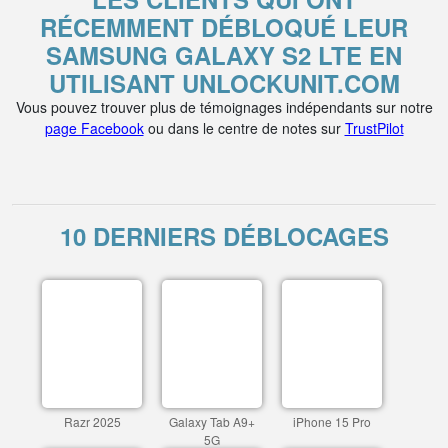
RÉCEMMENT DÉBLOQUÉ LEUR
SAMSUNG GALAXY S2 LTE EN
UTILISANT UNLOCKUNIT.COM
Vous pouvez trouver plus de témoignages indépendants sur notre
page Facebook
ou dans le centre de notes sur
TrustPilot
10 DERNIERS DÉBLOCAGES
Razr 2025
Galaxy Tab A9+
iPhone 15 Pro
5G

****************

*EXERCISE BRIEF*: Copy out all the entries exactly. Images stay out of the copy.

*EXERCISE RESULT*:
RÉCEMMENT DÉBLOQUÉ LEUR
SAMSUNG GALAXY S2 LTE EN
UTILISANT UNLOCKUNIT.COM
Vous pouvez trouver plus de témoignages indépendants sur notre
page Facebook
ou dans le centre de notes sur
TrustPilot
10 DERNIERS DÉBLOCAGES
Razr 2025
Galaxy Tab A9+
iPhone 15 Pro
5G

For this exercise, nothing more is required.